There is an increase in the rate of antibiotic-resistant infections in the intensive care unit (ICU) in the last 10 years.
Health facility-acquired infections, from all types of bacteria combined, occur in 1.7 million patients each year, and rank among the top 10 leading causes of death in the United States, according to the Department of Health and Human Services. In addition, surgical site infections account for approximately 15 percent of hospital-associated acute care infections.
The overuse and misuse of antibiotics and other anti-infective medications enables bacteria and viruses to develop drug resistance. Over the years, drug resistance has become a problem that has made it harder to fight off patient infections with the drugs commonly used as a treatment.
In an effort to understand whether ICU drug-resistance is associated with an increase in overall mortality, a team of researchers including Laura Horst Rosenberger, MD, MS, a research fellow in the department of surgery at the University of Virginia, Charlottesville, conducted a database analysis on all infections acquired in a single surgical/trauma ICU between 2000 and 2010. The analysis included all-cause mortality rates.
Specifically, the researchers identified 799 resistant pathogens associated with 1,493 ICU-acquired infections. A statistical analysis, comparing trends of drug-resistant infections to death rates of patients who had infectious complications in the ICU, revealed that while rates of drug-resistant infections increased during the 10-year study period, all-cause mortality rates for patients from this single surgical ICU actually fell by four percent. Their results were surprisingly positive.
"The bottom line is that we think that these patients who have infection are not dying from that infection after all; however, they die with that infection because, for example, they are of advanced age and suffered multiple traumatic injuries resulting in high injury severity scores and high acute physiology scores," Dr. Rosenberger explained. "Patients with the highest risk of infections (elderly, admitted to the ICU, multiple previous co-morbidities, ventilator dependence, previous antibiotic exposure, and so on) generally have the most poor prognosis to begin with. The hospital-acquired infections preferentially affect the most vulnerable patients and the mortality attributable to the infection is relatively small."
In addition, the researchers found that the most common Gram-positive and Gram-negative pathogens were methicillin- resistant Staphylococcus aureus (MSRA) and Pseudomonas aeruginosa, respectively. And the most common sites of infection were in the lung, blood, and urine. Most studies analyzing resistant bacterial infections have looked at all patients with infections, but they do not distinguish the actual microorganism or control for severity of disease of the patient, Dr. Rosenberger said. "This study underscores the idea that these resistant infections are opportunistic, affecting those with the highest severity of illness."
Under increasing pressure to reduce health facility-acquired infections, hospitals are working to establish new processes to prevent these infections from occurring in the first place. "Antimicrobial resistance is not a new public health concern, but has been reported as far back as the early 1960s. Methicillin was first introduced in 1959 and merely two years later reports of methicillin-resistant Staphylococcus aureus (MRSA) were being published," Dr. Rosenberger said. "While it definitely requires our attention and diligence as well as preventive measures such as hand washing and prevention of patient-to-patient transmission, I think the message of our study is that rising numbers of resistant infections are not resulting in higher overall mortality rates."
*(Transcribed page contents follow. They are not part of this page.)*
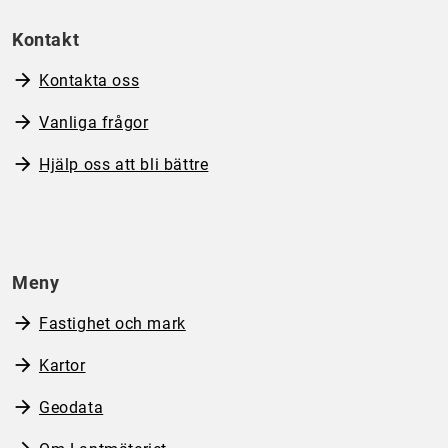
Kontakt
Kontakta oss
Vanliga frågor
Hjälp oss att bli bättre
Meny
Fastighet och mark
Kartor
Geodata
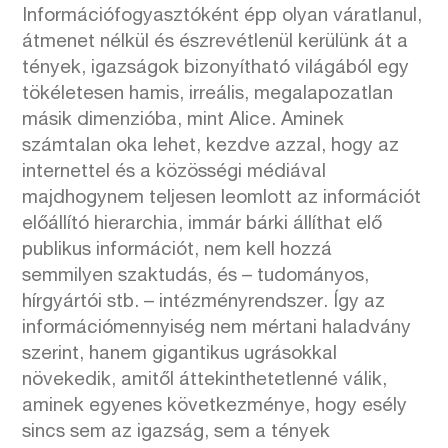
Információfogyasztóként épp olyan váratlanul,
átmenet nélkül és észrevétlenül kerülünk át a
tények, igazságok bizonyítható világából egy
tökéletesen hamis, irreális, megalapozatlan
másik dimenzióba, mint Alice. Aminek
számtalan oka lehet, kezdve azzal, hogy az
internettel és a közösségi médiával
majdhogynem teljesen leomlott az információt
előállító hierarchia, immár bárki állíthat elő
publikus információt, nem kell hozzá
semmilyen szaktudás, és – tudományos,
hírgyártói stb. – intézményrendszer. Így az
információmennyiség nem mértani haladvány
szerint, hanem gigantikus ugrásokkal
növekedik, amitől áttekinthetetlenné válik,
aminek egyenes következménye, hogy esély
sincs sem az igazság, sem a tények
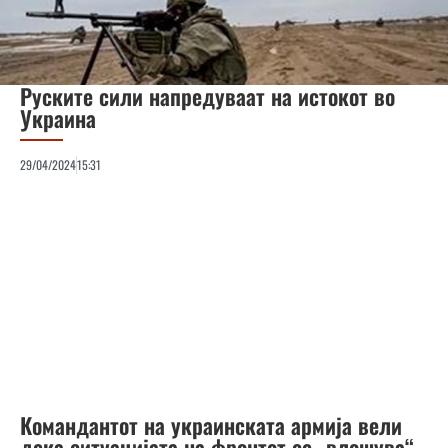
Руските сили напредуваат на истокот во
Украина
29/04/2024
15:31
Командантот на украинската армија вели
дека ситуацијата на фронтот се „влошува“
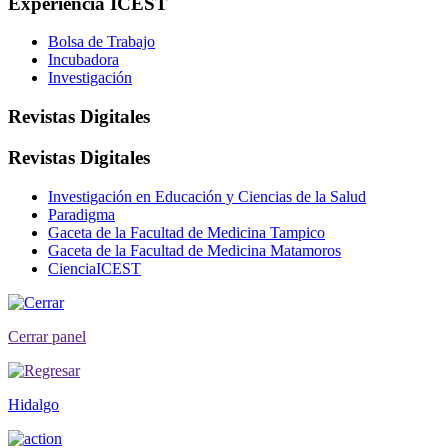
Experiencia ICEST
Bolsa de Trabajo
Incubadora
Investigación
Revistas Digitales
Revistas Digitales
Investigación en Educación y Ciencias de la Salud
Paradigma
Gaceta de la Facultad de Medicina Tampico
Gaceta de la Facultad de Medicina Matamoros
CienciaICEST
Cerrar panel
Hidalgo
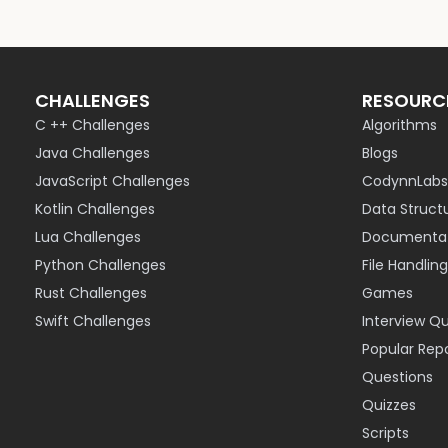
CHALLENGES
RESOURC
C ++ Challenges
Algorithms
Java Challenges
Blogs
JavaScript Challenges
CodynnLabs
Kotlin Challenges
Data Struct
Lua Challenges
Documentat
Python Challenges
File Handling
Rust Challenges
Games
Swift Challenges
Interview Q
Popular Rep
Questions
Quizzes
Scripts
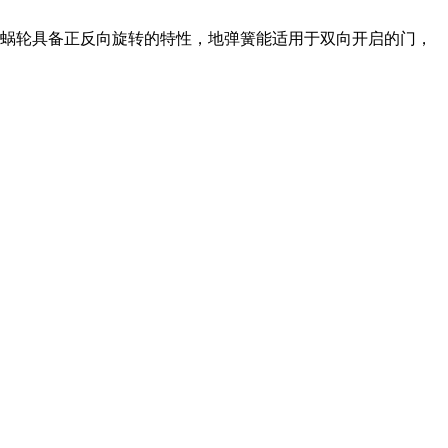
蜗轮具备正反向旋转的特性，地弹簧能适用于双向开启的门，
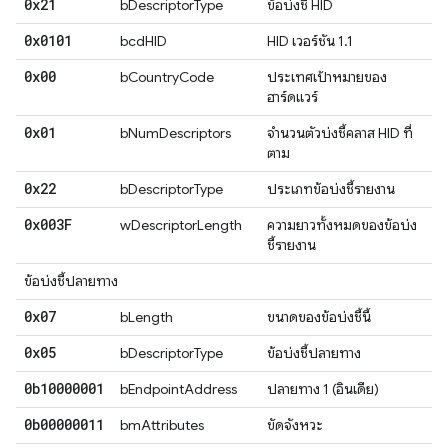
0x21
bDescriptorType
ข้อบ่งชี้ HID
0x0101
bcdHID
HID เวอร์ชัน 1.1
0x00
bCountryCode
ประเทศเป้าหมายของ
ฮาร์ดแวร์
0x01
bNumDescriptors
จำนวนตัวบ่งชี้คลาส HID ที่
ตาม
0x22
bDescriptorType
ประเภทข้อบ่งชี้รายงาน
0x003F
wDescriptorLength
ความยาวทั้งหมดของข้อบ่ง
ชี้รายงาน
ข้อบ่งชี้ปลายทาง
0x07
bLength
ขนาดของข้อบ่งชี้นี้
0x05
bDescriptorType
ข้อบ่งชี้ปลายทาง
0b10000001
bEndpointAddress
ปลายทาง 1 (อินเดีย)
0b00000011
bmAttributes
ขัดจังหวะ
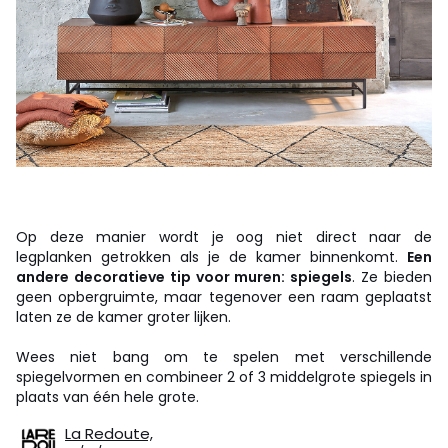
Op deze manier wordt je oog niet direct naar de
legplanken getrokken als je de kamer binnenkomt.
Een
andere decoratieve tip voor muren: spiegels
. Ze bieden
geen opbergruimte, maar tegenover een raam geplaatst
laten ze de kamer groter lijken.
Wees niet bang om te spelen met verschillende
spiegelvormen en combineer 2 of 3 middelgrote spiegels in
plaats van één hele grote.
La Redoute,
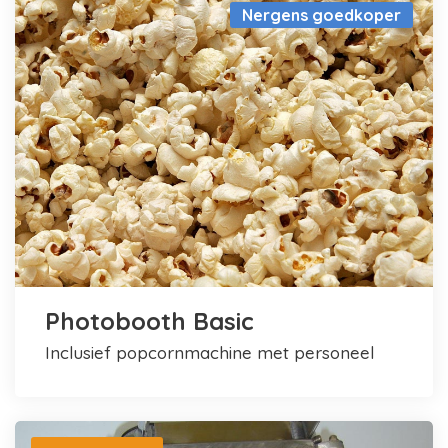
Nergens goedkoper
Photobooth Basic
inclusief popcornmachine met personeel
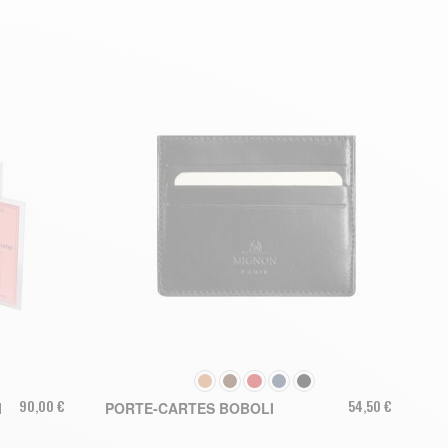
COULEUR
90,00 €
54,50 €
I
PORTE-CARTES BOBOLI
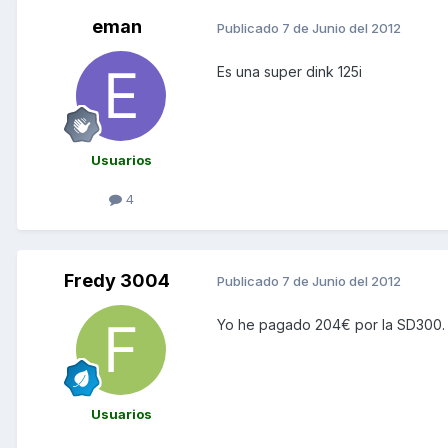
eman
Publicado
7 de Junio del 2012
Es una super dink 125i
Usuarios
4
Fredy 3004
Publicado
7 de Junio del 2012
Yo he pagado 204€ por la SD300. 
Usuarios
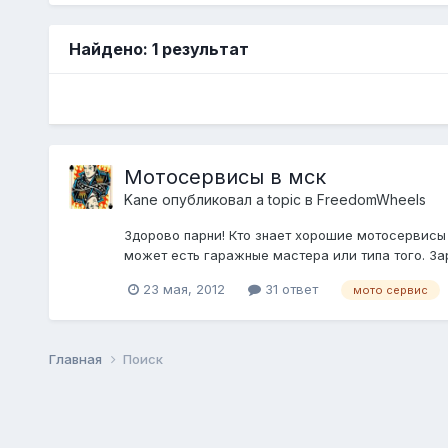
Найдено: 1 результат
Мотосервисы в мск
Kane
опубликовал a topic в
FreedomWheels
Здорово парни! Кто знает хорошие мотосервисы
может есть гаражные мастера или типа того. За
23 мая, 2012
31 ответ
мото сервис
Главная
Поиск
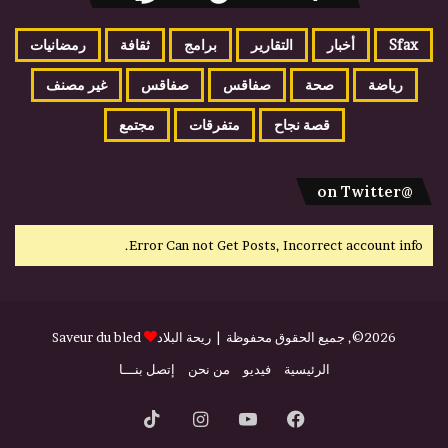
Sfax
أخبار
التقارير
برامج
ثقافة
رمضانيات
رياضة
صحة
صفاقس
صفاقس
غير مصنف
قصة نجاح
متفرقات
مجتمع
@on Twitter
Error Can not Get Posts, Incorrect account info.
2026©, جميع الحقوق محفوظة |
ريحة البلاد
Saveur du bled
الرئيسية
فيديو
من نحن
إتصل بنـــا
فيسبوك
يوتيوب
انستقرام
‫TikTok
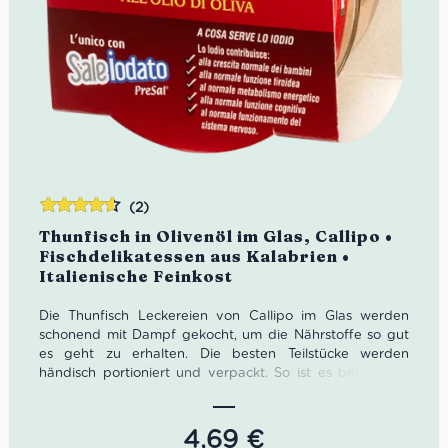
(2)
Bewertet
Thunfisch in Olivenöl im Glas, Callipo •
mit
4.50
Fischdelikatessen aus Kalabrien •
von 5
Italienische Feinkost
Die Thunfisch Leckereien von Callipo im Glas werden
schonend mit Dampf gekocht, um die Nährstoffe so gut
es geht zu erhalten. Die besten Teilstücke werden
händisch portioniert und verpackt. So ist es bei Callipo
seit fünf Generationen Tradition.
Nettogewicht: 160g
4,69
€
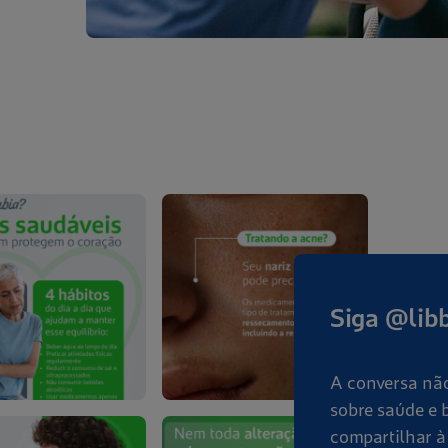
Siga @lib
A conversa não
sobre saúde e 
compartilhar à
And while the researchers are careful to note that their findings only show a correlation from a single surgical ICU unit, they believe that most institutions would find similar results if they looked at their overall mortality rates in the ICU. "We believe the patients who are acquiring the resistant infections are likely dying with their infections and not by those infections," Dr. Rosenberger said.
Further research is needed to expand these conclusions. "We continue to improve critical care and learn new techniques and methods for improved outcomes," Dr. Rosenberger said. "We certainly have a greater severity of illness in our patient population over time and therefore do not believe the improved mortality rates are due to less sick patients."
Other participants on the study include Damien J. LaPar, MD and faculty mentor, Robert G. Sawyer MD, FACS.
NOTE: Dr. Laura Rosenberger is working under an National Institutes of Health Grant (Transplantation and Infection Training Grant - NIH 5-T32-AI-078875-02_ - Principal Investigator: Robert G. Sawyer, MD, FACS).